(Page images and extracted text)
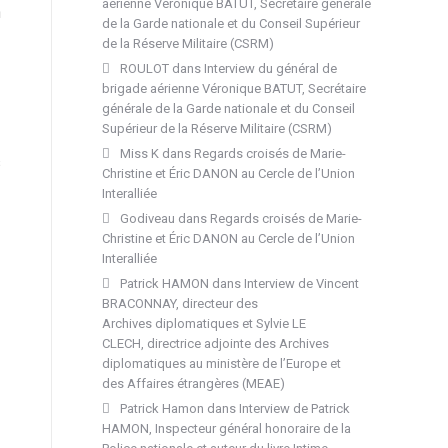
aérienne Véronique BATUT, Secrétaire générale
n
de la Garde nationale et du Conseil Supérieur
de la Réserve Militaire (CSRM)
ROULOT
dans
Interview du général de
brigade aérienne Véronique BATUT, Secrétaire
générale de la Garde nationale et du Conseil
Supérieur de la Réserve Militaire (CSRM)
Miss K
dans
Regards croisés de Marie-
s
Christine et Éric DANON au Cercle de l’Union
Interalliée
Godiveau
dans
Regards croisés de Marie-
Christine et Éric DANON au Cercle de l’Union
Interalliée
Patrick HAMON
dans
Interview de Vincent
BRACONNAY, directeur des
Archives diplomatiques et Sylvie LE
CLECH, directrice adjointe des Archives
diplomatiques au ministère de l’Europe et
des Affaires étrangères (MEAE)
Patrick Hamon
dans
Interview de Patrick
HAMON, Inspecteur général honoraire de la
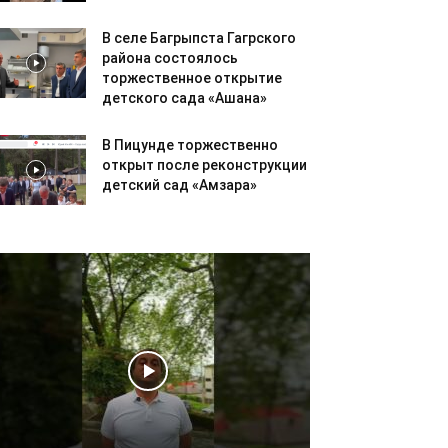
В селе Багрыпста Гагрского
района состоялось
торжественное открытие
детского сада «Ашана»
В Пицунде торжественно
открыт после реконструкции
детский сад «Амзара»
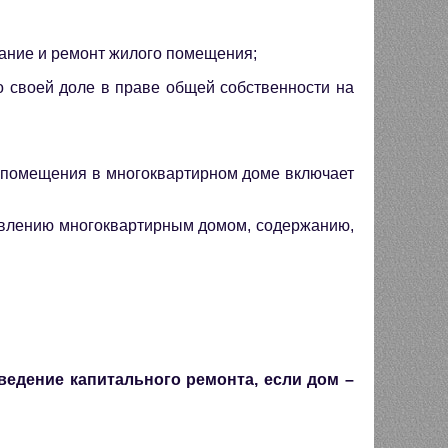
ание и ремонт жилого помещения;
о своей доле в праве общей собственности на
 помещения в многоквартирном доме включает
правлению многоквартирным домом, содержанию,
едение капитального ремонта, если дом –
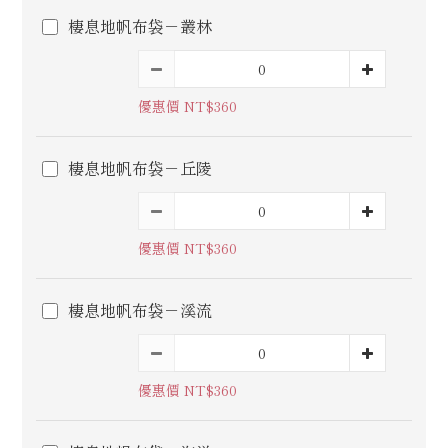
棲息地帆布袋－叢林
優惠價 NT$360
棲息地帆布袋－丘陵
優惠價 NT$360
棲息地帆布袋－溪流
優惠價 NT$360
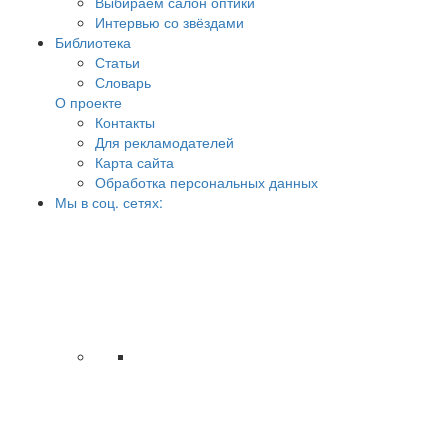
Выбираем салон оптики
Интервью со звёздами
Библиотека
Статьи
Словарь
О проекте
Контакты
Для рекламодателей
Карта сайта
Обработка персональных данных
Мы в соц. сетях:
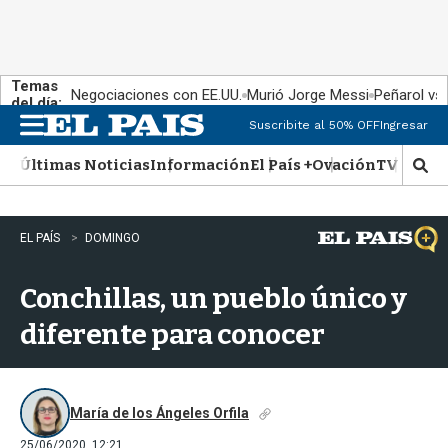
Temas
Negociaciones con EE.UU.
Murió Jorge Messi
Peñarol vs
del día:
Suscribite al 50% OFF
Ingresar
M
e
Últimas Noticias
Información
El País +
Ovación
TV Show
n
M
u
o
s
t
EL PAÍS
DOMINGO
r
a
Conchillas, un pueblo único y
r
b
diferente para conocer
�
s
q
u
e
María de los Ángeles Orfila
d
25/06/2020, 12:21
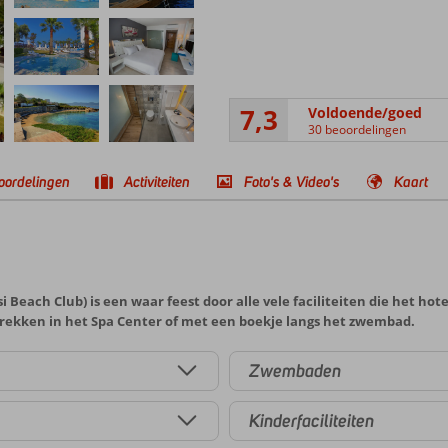
7,3
Voldoende/goed
30 beoordelingen
oordelingen
Activiteiten
Foto's & Video's
Kaart
 Beach Club) is een waar feest door alle vele faciliteiten die het hote
gtrekken in het Spa Center of met een boekje langs het zwembad.
Zwembaden
Kinderfaciliteiten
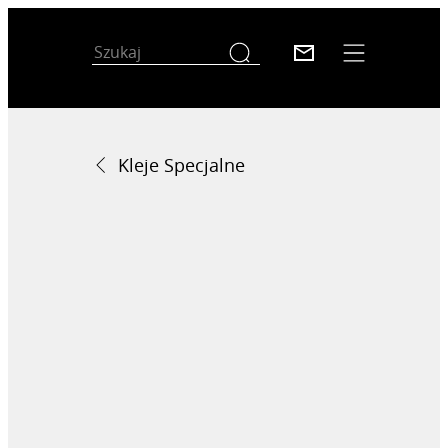
Kleje Specjalne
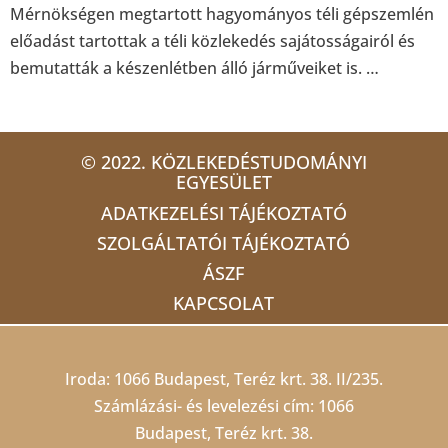
Mérnökségen megtartott hagyományos téli gépszemlén
előadást tartottak a téli közlekedés sajátosságairól és
bemutatták a készenlétben álló járműveiket is. …
© 2022. KÖZLEKEDÉSTUDOMÁNYI
EGYESÜLET
ADATKEZELÉSI TÁJÉKOZTATÓ
SZOLGÁLTATÓI TÁJÉKOZTATÓ
ÁSZF
KAPCSOLAT
Iroda: 1066 Budapest, Teréz krt. 38. II/235.
Számlázási- és levelezési cím: 1066
Budapest, Teréz krt. 38.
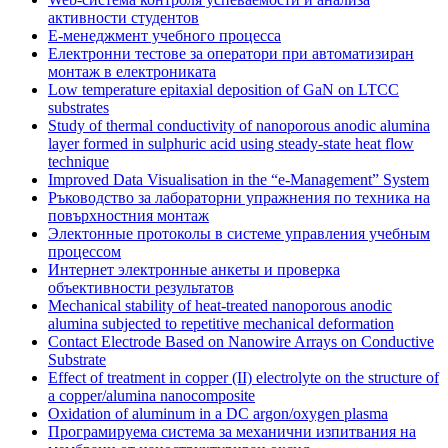
активности студентов
Е-менеджмент учебного процесса
Електронни тестове за оператори при автоматизиран
монтаж в електрониката
Low temperature epitaxial deposition of GaN on LTCC
substrates
Study of thermal conductivity of nanoporous anodic alumina
layer formed in sulphuric acid using steady-state heat flow
technique
Improved Data Visualisation in the “e-Management” System
Ръководство за лабораторни упражнения по техника на
повърхностния монтаж
Электонные протоколы в системе управления учебным
процессом
Интернет электронные анкеты и проверка
объективности результатов
Mechanical stability of heat-treated nanoporous anodic
alumina subjected to repetitive mechanical deformation
Contact Electrode Based on Nanowire Arrays on Conductive
Substrate
Effect of treatment in copper (II) electrolyte on the structure of
a copper/alumina nanocomposite
Oxidation of aluminum in a DC argon/oxygen plasma
Програмируема система за механични изпитвания на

* Directions for this task
Copy exactly, without pictures, the lines above from the one with "Interview de Patrick" down to the one with "Számlázási- és levelezési cím: 1066", inclusive.

* Answer space
Interview de Patrick
HAMON, Inspecteur général honoraire de la
В селе Багрыпста Гагрского
района состоялось
торжественное открытие
детского сада «Ашана»
В Пицунде торжественно
открыт после реконструкции
детский сад «Амзара»
ание и ремонт жилого помещения;
о своей доле в праве общей собственности на
 помещения в многоквартирном доме включает
правлению многоквартирным домом, содержанию,
едение капитального ремонта, если дом –
棲息地帆布袋－叢林
優惠價 NT$360
棲息地帆布袋－丘陵
優惠價 NT$360
棲息地帆布袋－溪流
優惠價 NT$360
Выбираем салон оптики
Интервью со звёздами
Библиотека
Статьи
Словарь
О проекте
Контакты
Для рекламодателей
Карта сайта
Обработка персональных данных
Мы в соц. сетях:
Temas
Negociaciones con EE.UU.
Murió Jorge Messi
Peñarol vs
del día:
Suscribite al 50% OFF
Ingresar
M
e
Últimas Noticias
Información
El País +
Ovación
TV Show
n
M
u
o
s
t
EL PAÍS
DOMINGO
r
a
Conchillas, un pueblo único y
r
b
diferente para conocer
�
s
q
u
e
María de los Ángeles Orfila
d
25/06/2020, 12:21
7,3
Voldoende/goed
30 beoordelingen
oordelingen
Activiteiten
Foto's & Video's
Kaart
 Beach Club) is een waar feest door alle vele faciliteiten die het hote
gtrekken in het Spa Center of met een boekje langs het zwembad.
Zwembaden
Kinderfaciliteiten
Kleje Specjalne
Mérnökségen megtartott hagyományos téli gépszemlén
előadást tartottak a téli közlekedés sajátosságairól és
bemutatták a készenlétben álló járműveiket is. …
© 2022. KÖZLEKEDÉSTUDOMÁNYI
EGYESÜLET
ADATKEZELÉSI TÁJÉKOZTATÓ
SZOLGÁLTATÓI TÁJÉKOZTATÓ
ÁSZF
KAPCSOLAT
Iroda: 1066 Budapest, Teréz krt. 38. II/235.
Számlázási- és levelezési cím: 1066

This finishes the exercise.